Adele e Marcus receberam a honraria junto com outros 21 cientistas em 3 de novembro de 2021, via decreto assinado por Bolsonaro. No dia 5, porém, novo decreto foi publicado cancelando a condecoração aos dois, sem apresentar justificativa.
O repúdio à decisão não se limitou à renúncia coletiva ao prêmio, anunciada logo no dia 6 de novembro. As duas entidades responsáveis pela homenagem, ACB e SBPC, divulgaram nota condenando o cancelamento. Além disso, mais de 270 pesquisadores condecorados em anos anteriores publicaram carta acusando o então governo de censurar e perseguir cientistas. Entre os signatários estão nomes como Celso Amorim, Celso Lafer e Cristovam Buarque.
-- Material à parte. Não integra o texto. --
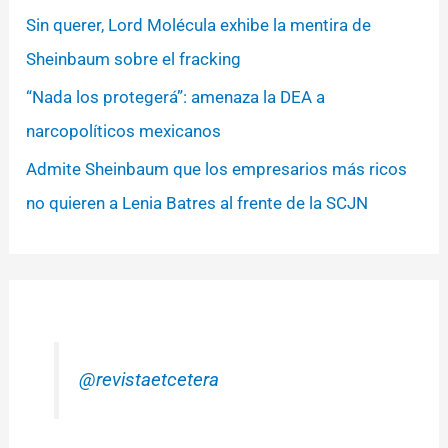
Sin querer, Lord Molécula exhibe la mentira de
Sheinbaum sobre el fracking
“Nada los protegerá”: amenaza la DEA a
narcopolíticos mexicanos
Admite Sheinbaum que los empresarios más ricos
no quieren a Lenia Batres al frente de la SCJN
@revistaetcetera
Na carta de renúncia, os 21 cientistas agradecem a indicação da honraria, mas se negam a recebê-la de um governo negacionista. “Ficamos extremamente honrados com a possibilidade de sermos agraciados com um dos maiores reconhecimentos que um cientista pode receber em nosso país. Entretanto, a homenagem oferecida por um governo federal que não apenas ignora a ciência, mas ativamente boicota as recomendações da epidemiologia e da saúde coletiva, não é condizente com nossas trajetórias científicas. Em solidariedade aos colegas que foram sumariamente excluídos da lista de agraciados, e condizentes com nossa postura ética, renunciamos coletivamente a essa indicação”, diz o texto.
“Esse ato de renúncia, que nos entristece, expressa nossa indignação frente ao processo de destruição do sistema universitário e de ciência e tecnologia. Agimos conscientes no intuito de preservar as instituições universitárias e científicas brasileiras, na construção do processo civilizatório no Brasil”, concluem os cientistas.